All of a sudden there was a knock on the driver’s-side window. Shit, I thought. They said hands on the wheel. What now? Am I allowed to take a hand off to push the window button?
Tap. Tap.
I slowly lifted my left hand and pressed the button. The window slid down. Even though my eyes were closed, I could sense the presence of a light. A flashlight. A familiar voice filled the air. “Well, hello, Salma. Just the girl I was hoping to see.”
I allowed my eyelids to flutter open. Detective Tim. Of course: I’d thought of him earlier, and my sudden shitshow reality had conjured him up, as if by magic. I thought of the star. Be my strength, be my strength. Then I forced myself to return his smarmy smile. Better to focus on his face than the armed men forming a semicircle around the car. He was dressed in the same rumpled suit he’d worn to Franklin, his tie loosened. If he had a gun, I couldn’t see it. He hunched down, draping one arm over the door.
“Where’s Amir Ammouri?” he asked me.
The question was like a slap.
“He’s not here?” I whispered, honestly shocked.
“No, he isn’t,” Detective Tim said. “Were you planning to meet him?”
My eyes flitted to Amir’s house. Every light appeared to be on. “No. I mean yes. As a surprise. I was going to surprise him.”
“Really.” Detective Tim tilted his head. “At two-
thirty a.m.?”
I glared at him. “I’m not the first girl who’s ever wanted to surprise a boyfriend late at night, am I?”
He smirked but ignored the question. “Whose car is this?” He reached into his jacket pocket and glanced at his phone.
“My dad’s.”
“Does he know that you’re out with it?”
“Yes,” I lied, without hesitating. I glanced back at the Ammouris’. Dark shapes moved behind drawn curtains: people who weren’t members of the Ammouri family. Intruders. Bringing chaos to a place of calm.
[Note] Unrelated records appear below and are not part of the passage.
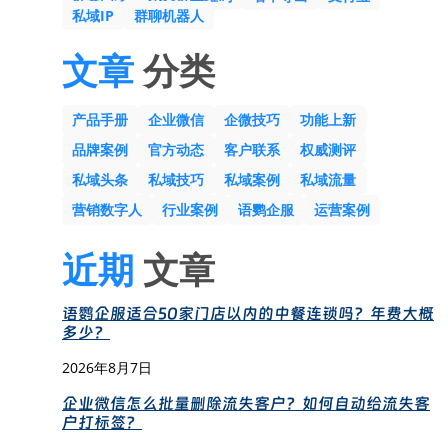
私域IP
群聊机器人
文章
分类
产品手册
企业微信
企微技巧
功能上新
品牌案例
官方动态
客户联系
权威测评
私域头条
私域技巧
私域案例
私域流量
营销数字人
行业案例
语鹦企服
运营案例
近期
文章
语鹦企服适合50家门店以内的中餐连锁吗？年费大概
多少？
2026年8月7日
企业微信怎么批量删除流失客户？如何自动给流失客
户打标签？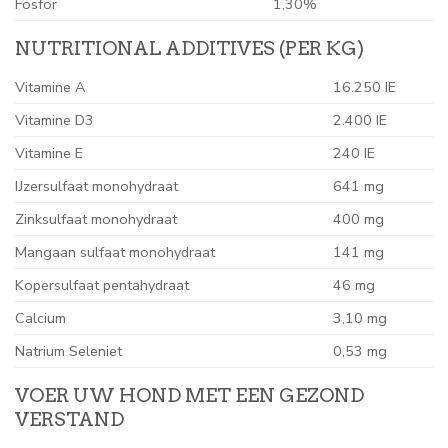
Fosfor
1,30%
NUTRITIONAL ADDITIVES (PER KG)
Vitamine A
16.250 IE
Vitamine D3
2.400 IE
Vitamine E
240 IE
IJzersulfaat monohydraat
641 mg
Zinksulfaat monohydraat
400 mg
Mangaan sulfaat monohydraat
141 mg
Kopersulfaat pentahydraat
46 mg
Calcium
3,10 mg
Natrium Seleniet
0,53 mg
VOER UW HOND MET EEN GEZOND
VERSTAND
“So, your parents, they approve of your late-night surprise?” Detective Tim prodded. His tone was friendly now. Casual.
Sweat pooled on my lip. With outrage and fear came a flicker of hope. Maybe it was a blessing, insh’Allah, that Amir wasn’t home. He might have sensed trouble, as I had. Maybe he’d been wise enough to turn around and find somewhere safe to lay low.
“Miss Bakkioui?”
I began to jabber, without thinking, lies building upon lies. “They do, and so does my grandma Titi. She’s a romantic. She didn’t approve of how you thought she didn’t exist, though. She’s convinced my parents to file a lawsuit against your department—”
“That’s enough,” Detective Tim interrupted. He leaned through the driver’s-side window, peering into the darkness of the car. My smile widened. Go ahead and search, asshole, I thought, even as I caught a whiff of that aftershave, just as I had at Franklin. It made me want to vomit….
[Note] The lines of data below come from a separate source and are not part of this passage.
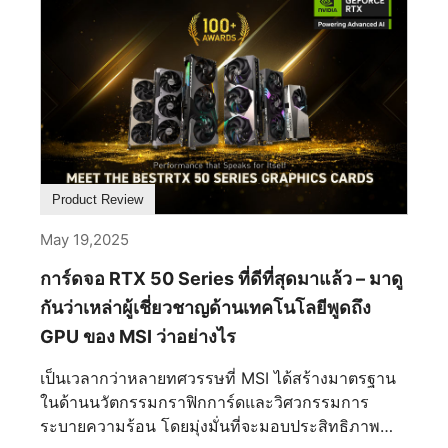
เฉพาะ อย่างไรก็ตาม เพื่อให้เป็นไปตามมาตรฐาน
พลังงานสากลอย่างเคร่งครัด จอภาพของคุณมักจะถูก
ตั้งค่าเริ่มต้นมาเป็น Eco Mode ซึ่งแม้จะประหยัด
พลังงาน แต่ก็จำกัดความสว่างและความสดใสของ
หน้าจอ เพื่อสัมผัสประสบการณ์ภาพที่แท้จริงของ
จอภาพ MSI เราขอแนะนำอย่างยิ่งให้เปลี่ยนไปใช้
โปรไฟล์เฉพาะทางด้านล่างนี้ โดยชื่อโปรไฟล์อาจอยู่
ในหมวด Game Mode, Pro Mode หรือ Mode ทั้งนี้
Product Review
ขึ้นอยู่กับรุ่นที่คุณใช้งาน 1. สำหรับการเล่นเกมแนว
แข่งขัน ชัยชนะอยู่ที่รายละเอียด โหมดเหล่านี้ถูกปรับ
May 19,2025
แต่งมาเพื่อความเร็ว การมองเห็น และเวลาในการ
การ์ดจอ RTX 50 Series ที่ดีที่สุดมาแล้ว – มาดู
ตอบสนอง FPS Mode (First-Person Shooter)
เหมาะสำหรับ: CS2, VALORANT, Fortnite, Call [...]
กันว่าเหล่าผู้เชี่ยวชาญด้านเทคโนโลยีพูดถึง
GPU ของ MSI ว่าอย่างไร
เป็นเวลากว่าหลายทศวรรษที่ MSI ได้สร้างมาตรฐาน
ในด้านนวัตกรรมกราฟิกการ์ดและวิศวกรรมการ
ระบายความร้อน โดยมุ่งมั่นที่จะมอบประสิทธิภาพ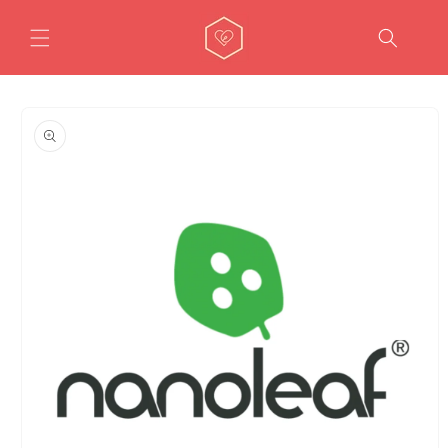
콘텐츠
로 건너
뛰기
제품 정
보로 건
너뛰기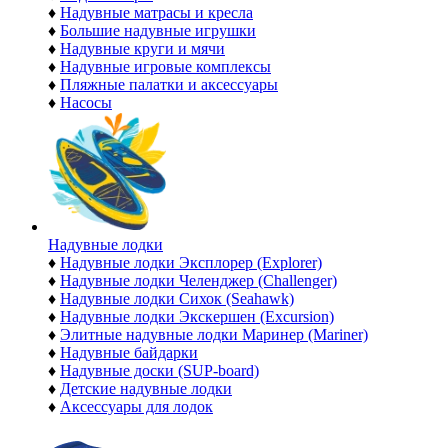
♦
Надувные матрасы и кресла
♦
Большие надувные игрушки
♦
Надувные круги и мячи
♦
Надувные игровые комплексы
♦
Пляжные палатки и аксессуары
♦
Насосы
Надувные лодки
♦
Надувные лодки Эксплорер (Explorer)
♦
Надувные лодки Челенджер (Challenger)
♦
Надувные лодки Сихок (Seahawk)
♦
Надувные лодки Экскершен (Excursion)
♦
Элитные надувные лодки Маринер (Mariner)
♦
Надувные байдарки
♦
Надувные доски (SUP-board)
♦
Детские надувные лодки
♦
Аксессуары для лодок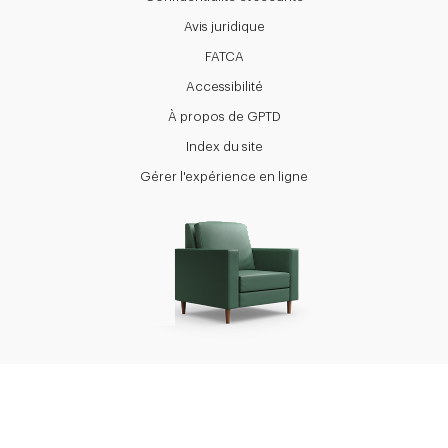
Avis juridique
FATCA
Accessibilité
À propos de GPTD
Index du site
Gérer l'expérience en ligne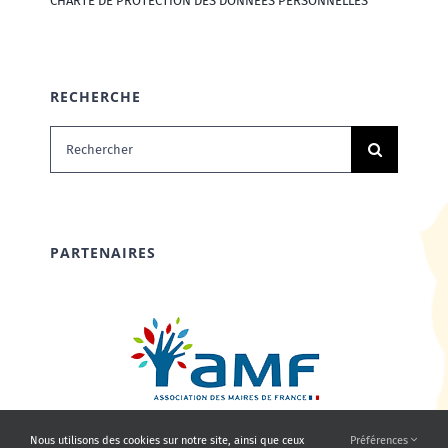
CHARTE DE PROTECTION DES DONNÉES PERSONNELLES
RECHERCHE
Rechercher:
PARTENAIRES
Nous utilisons des cookies sur notre site, ainsi que ceux
Préférences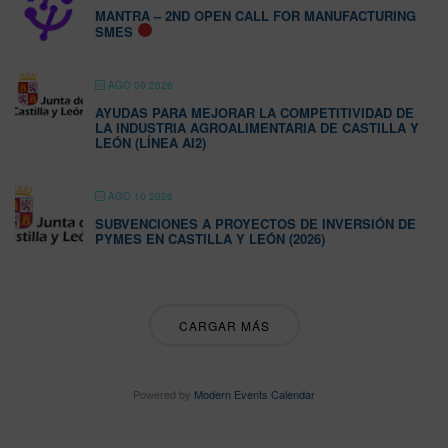
MANTRA – 2ND OPEN CALL FOR MANUFACTURING
SMES
AGO 09 2026
AYUDAS PARA MEJORAR LA COMPETITIVIDAD DE
LA INDUSTRIA AGROALIMENTARIA DE CASTILLA Y
LEÓN (LÍNEA AI2)
AGO 10 2026
SUBVENCIONES A PROYECTOS DE INVERSIÓN DE
PYMES EN CASTILLA Y LEÓN (2026)
CARGAR MÁS
Powered by
Modern Events Calendar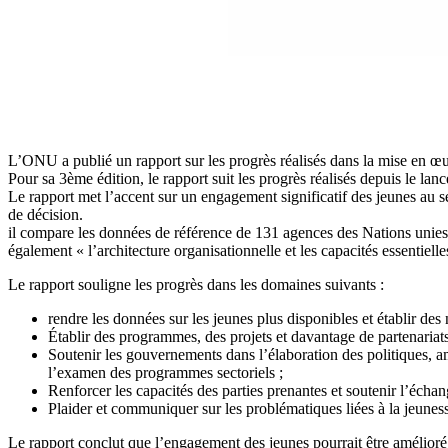
L’ONU a publié un rapport sur les progrès réalisés dans la mise en 
Pour sa 3ème édition, le rapport suit les progrès réalisés depuis le la
Le rapport met l’accent sur un engagement significatif des jeunes au se
de décision.
il compare les données de référence de 131 agences des Nations uni
également « l’architecture organisationnelle et les capacités essentiel
Le rapport souligne les progrès dans les domaines suivants :
rendre les données sur les jeunes plus disponibles et établir des 
Établir des programmes, des projets et davantage de partenariats
Soutenir les gouvernements dans l’élaboration des politiques, am
l’examen des programmes sectoriels ;
Renforcer les capacités des parties prenantes et soutenir l’écha
Plaider et communiquer sur les problématiques liées à la jeunes
Le rapport conclut que l’engagement des jeunes pourrait être amélioré 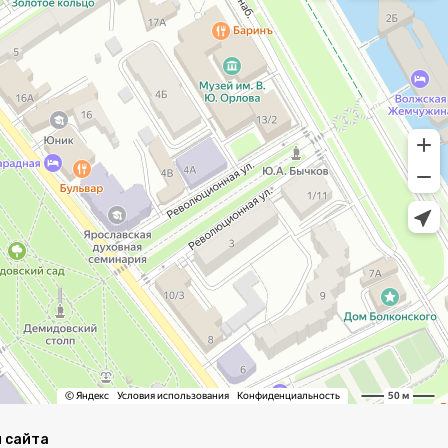
 сайта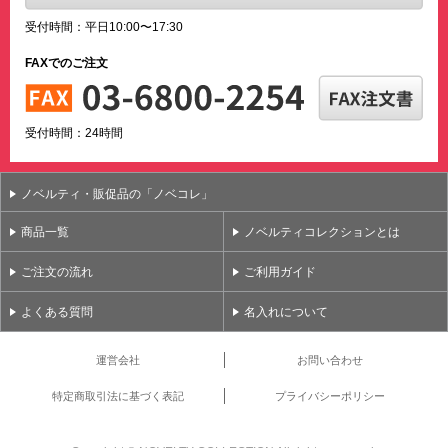
受付時間：平日10:00〜17:30
FAXでのご注文
受付時間：24時間
ノベルティ・販促品の「ノベコレ」
商品一覧
ノベルティコレクションとは
ご注文の流れ
ご利用ガイド
よくある質問
名入れについて
運営会社
お問い合わせ
特定商取引法に基づく表記
プライバシーポリシー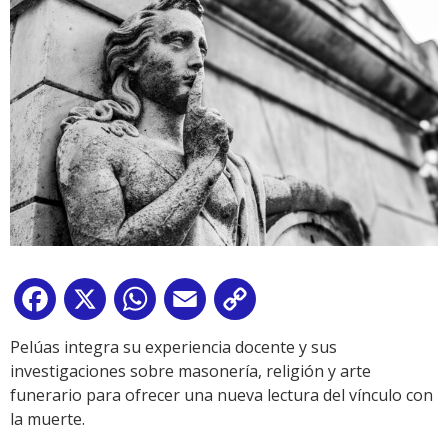
Facebook
X
WhatsApp
Email
Copy
Link
Pelúas integra su experiencia docente y sus
investigaciones sobre masonería, religión y arte
funerario para ofrecer una nueva lectura del vínculo con
la muerte.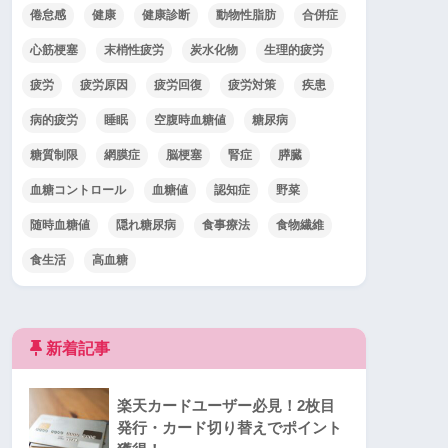
倦怠感
健康
健康診断
動物性脂肪
合併症
心筋梗塞
末梢性疲労
炭水化物
生理的疲労
疲労
疲労原因
疲労回復
疲労対策
疾患
病的疲労
睡眠
空腹時血糖値
糖尿病
糖質制限
網膜症
脳梗塞
腎症
膵臓
血糖コントロール
血糖値
認知症
野菜
随時血糖値
隠れ糖尿病
食事療法
食物繊維
食生活
高血糖
新着記事
楽天カードユーザー必見！2枚目
発行・カード切り替えでポイント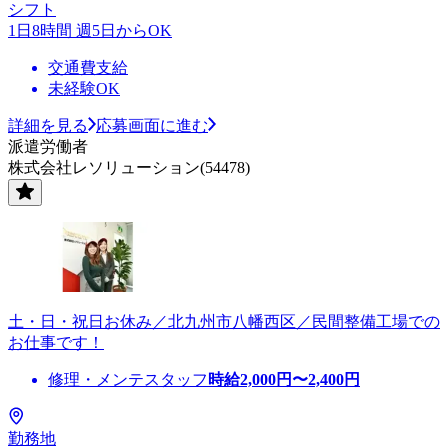
シフト
1日8時間 週5日からOK
交通費支給
未経験OK
詳細を見る
応募画面に進む
派遣労働者
株式会社レソリューション(54478)
土・日・祝日お休み／北九州市八幡西区／民間整備工場での
お仕事です！
修理・メンテスタッフ
時給
2,000
円〜
2,400
円
勤務地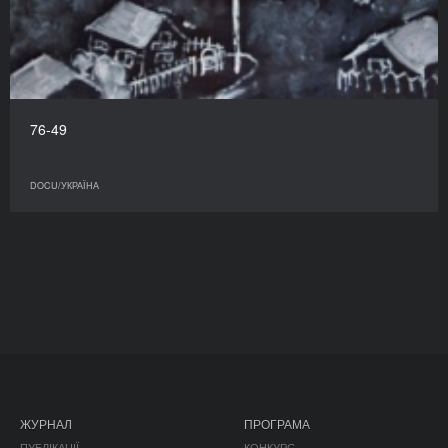
76-49
DOCU/УКРАЇНА
ЖУРНАЛ
ПРОГРАМА
ПУБЛІКАЦІЇ
КОНКУРС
A radio crackled. Detective Tim suddenly withdrew.
There was commotion over at the Ammouris’. The spotlights spun to the front door. Mona stepped out first, and turned. Mr. Ammouri stepped out next, flanked by two blue-uniformed cops. Each wore a bulletproof vest. My stomach twisted. Mr. Ammouri’s face was drawn, his shoulders stooped. As I watched him, I felt a pang of recognition. I’d seen that same grim resignation before. I’d seen it on Mrs. Turner’s face. Like her, he looked broken.